=== Information supplied ===
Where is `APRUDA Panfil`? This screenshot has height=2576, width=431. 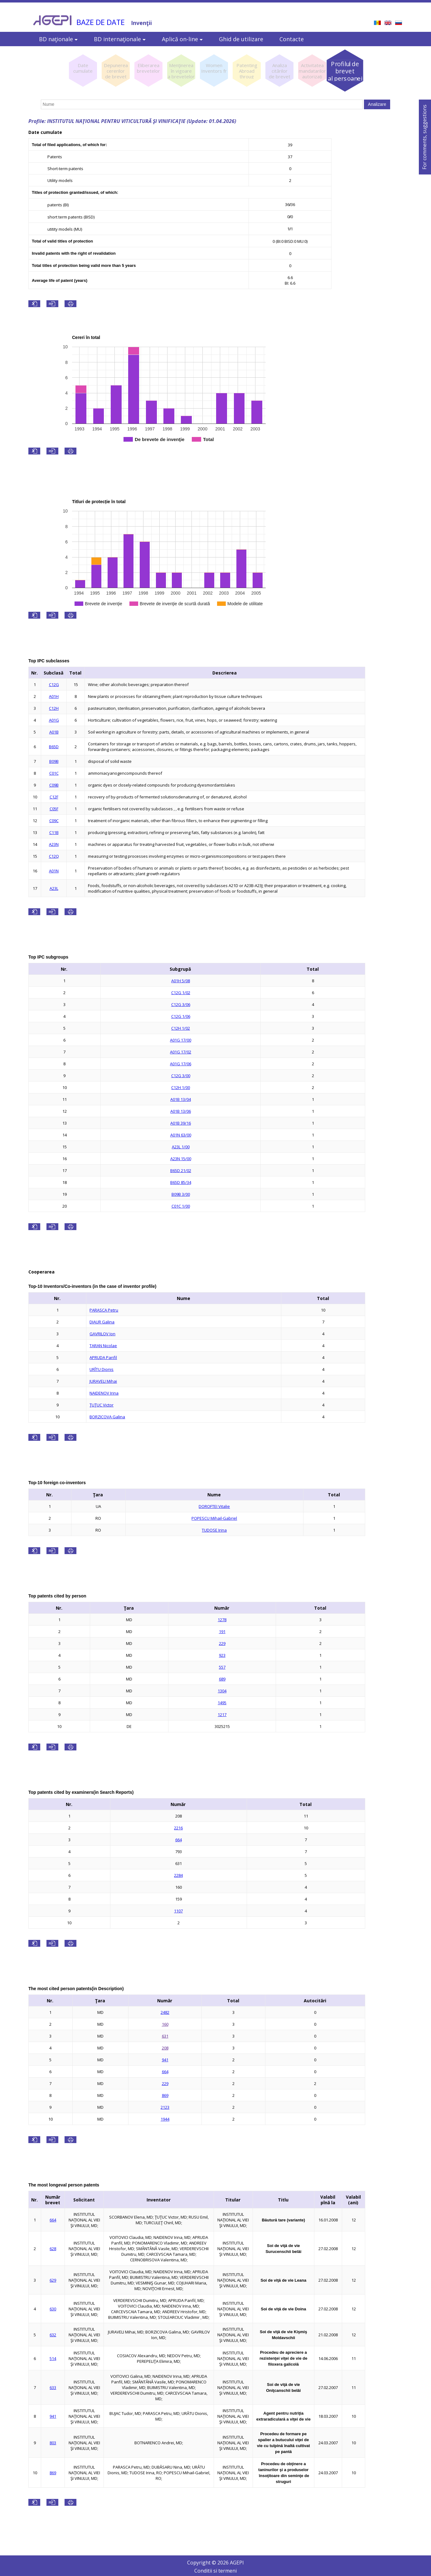 APRUDA Panfil is located at coordinates (103, 1357).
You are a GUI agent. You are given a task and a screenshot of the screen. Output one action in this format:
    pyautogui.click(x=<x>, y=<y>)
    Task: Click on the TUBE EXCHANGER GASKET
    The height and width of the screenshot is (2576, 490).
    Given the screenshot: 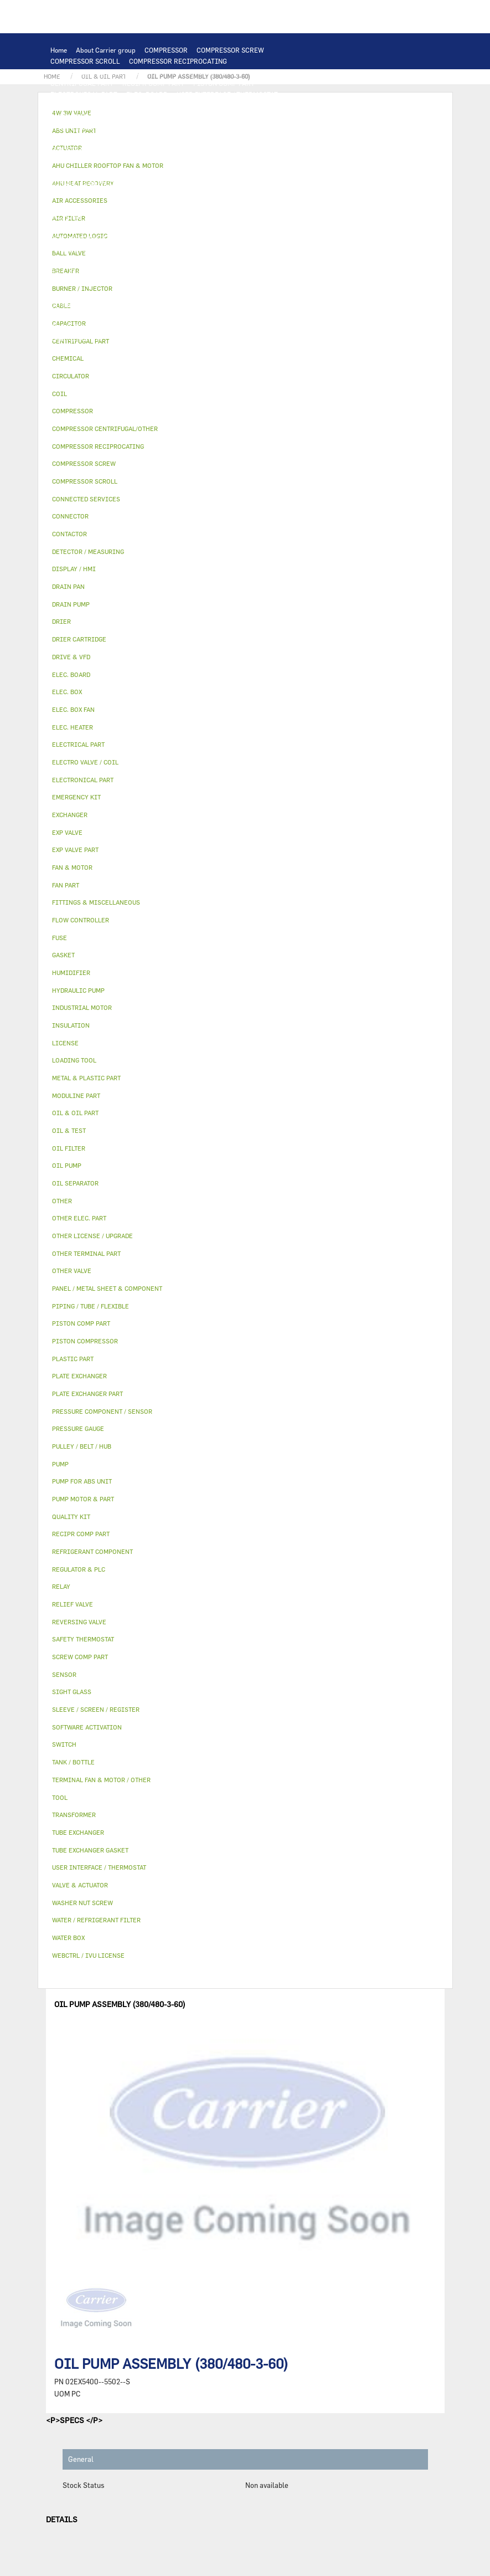 What is the action you would take?
    pyautogui.click(x=177, y=127)
    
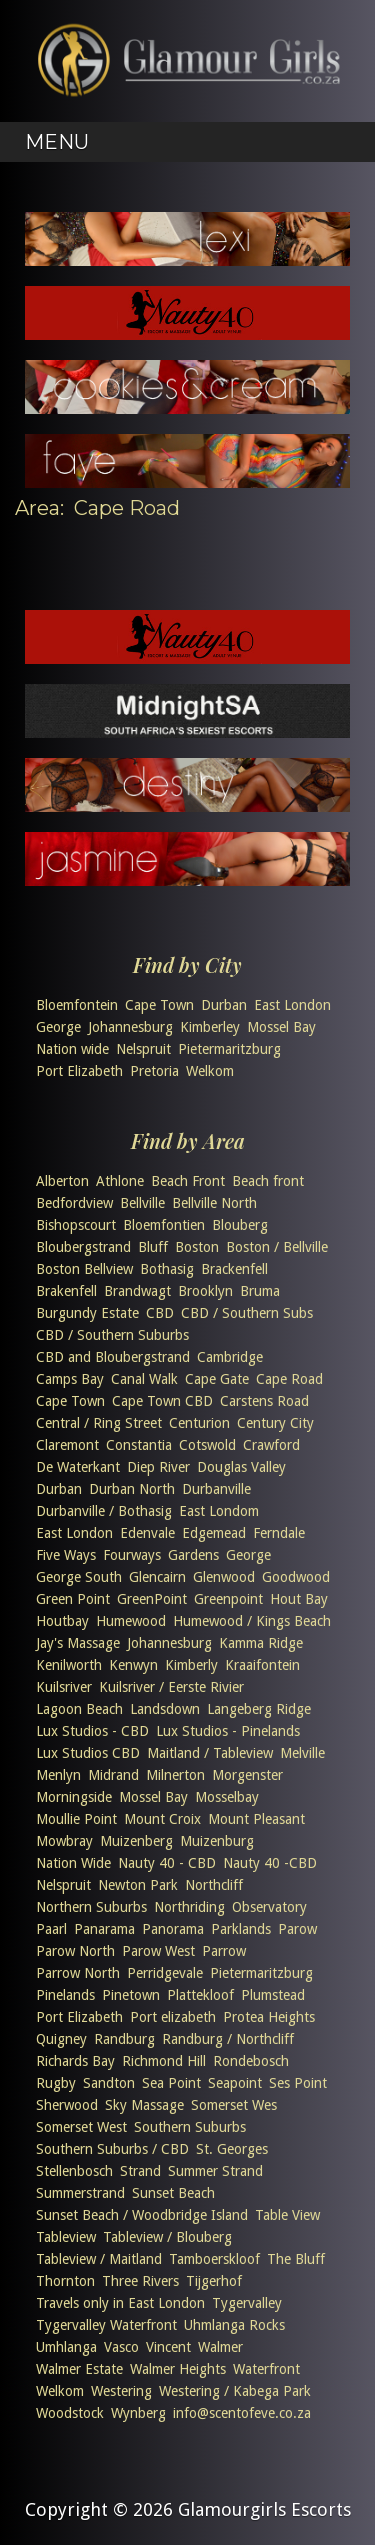 Image resolution: width=375 pixels, height=2545 pixels. I want to click on Randburg, so click(124, 2039).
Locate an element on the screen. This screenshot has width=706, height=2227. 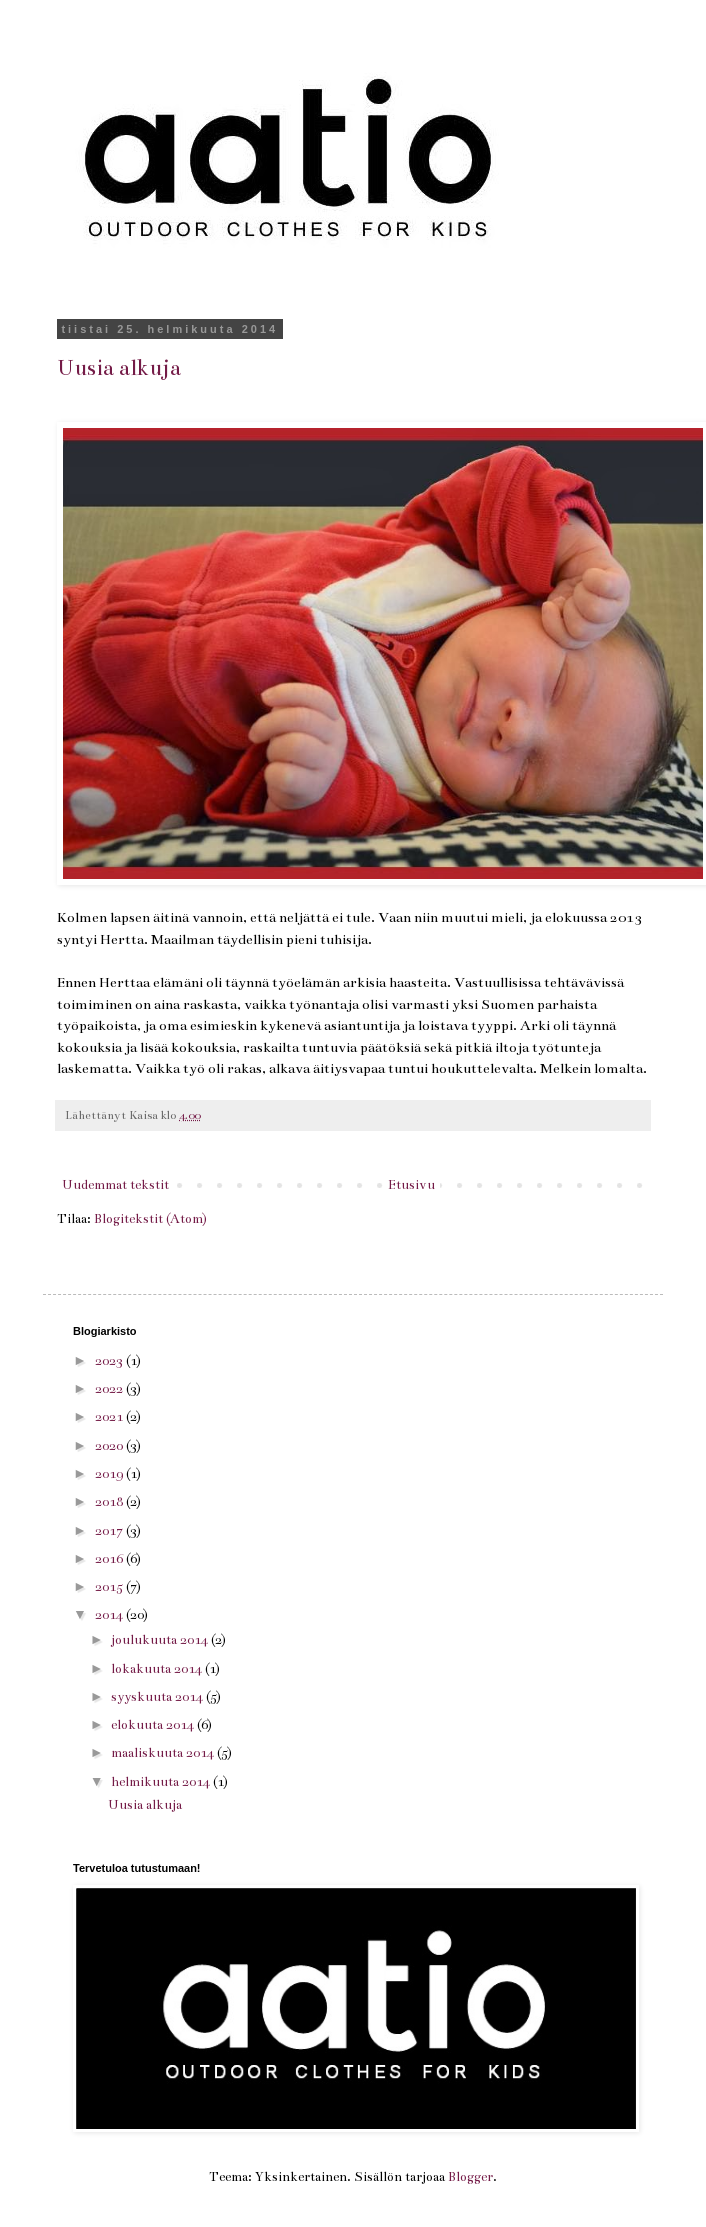
lokakuuta 2014 is located at coordinates (158, 1669).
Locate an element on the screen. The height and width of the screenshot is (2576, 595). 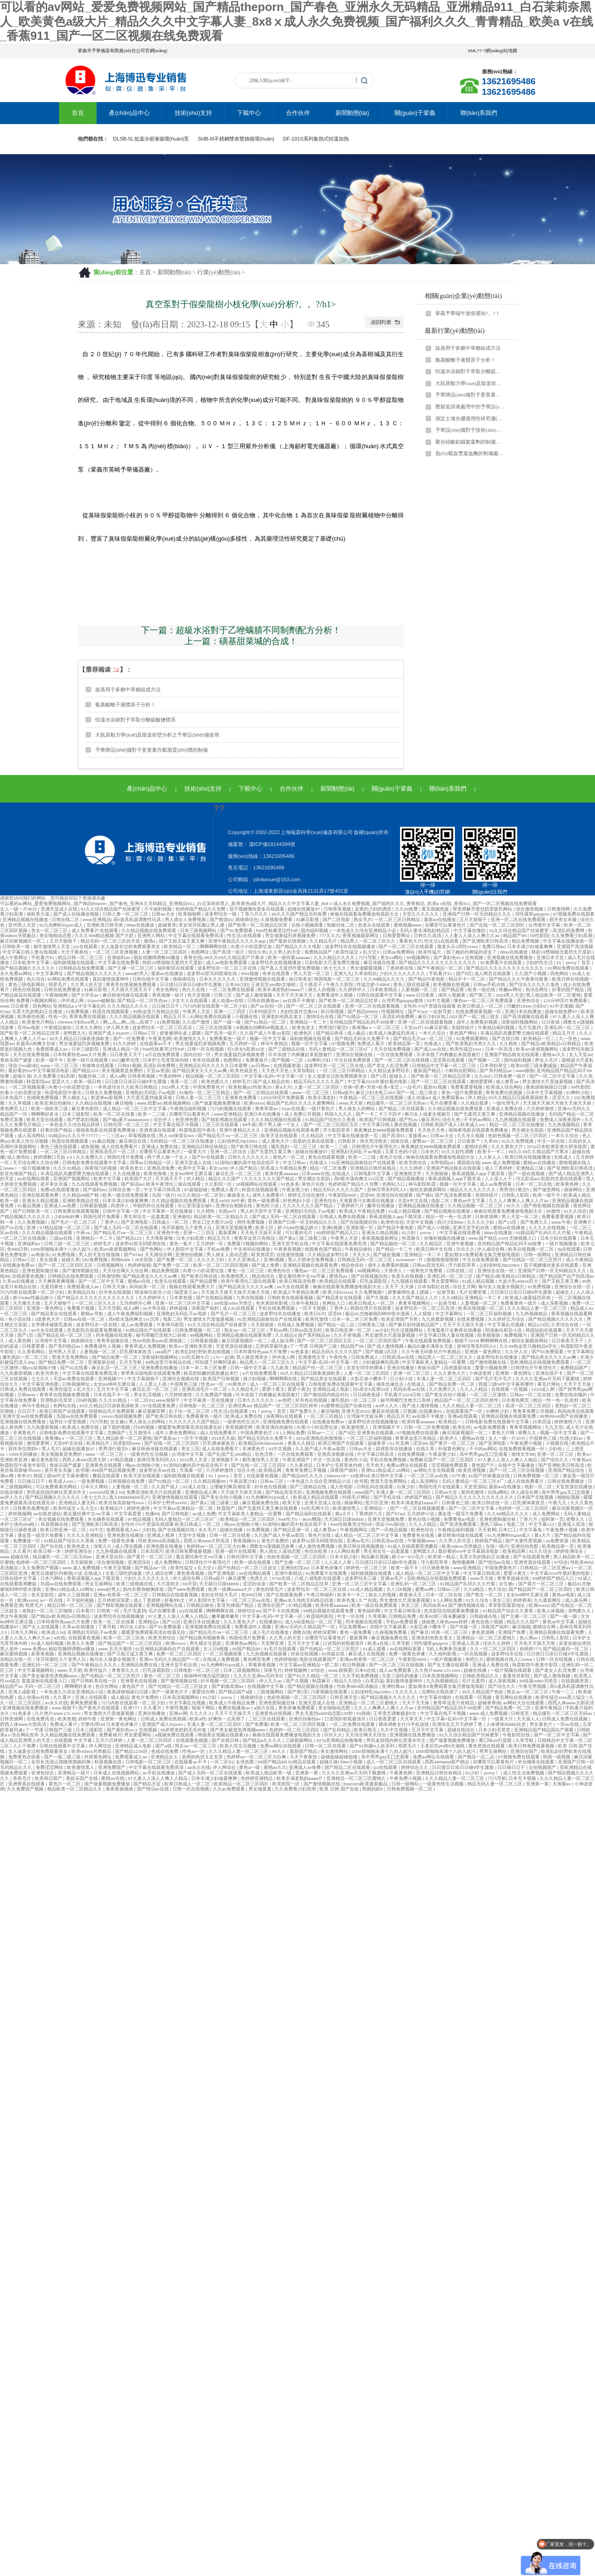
===
**Instructions to follow:** There should be an exact restatement of the lines from the line with "Locate an element on the screen. This" through the last line of the entries above, and no pictures in it.

**Solution to this exercise:**
Locate an element on the screen. This screenshot has width=706, height=2227. 
lokakuuta 2014 is located at coordinates (158, 1669).
Locate an element on the screen. The height and width of the screenshot is (2576, 595). 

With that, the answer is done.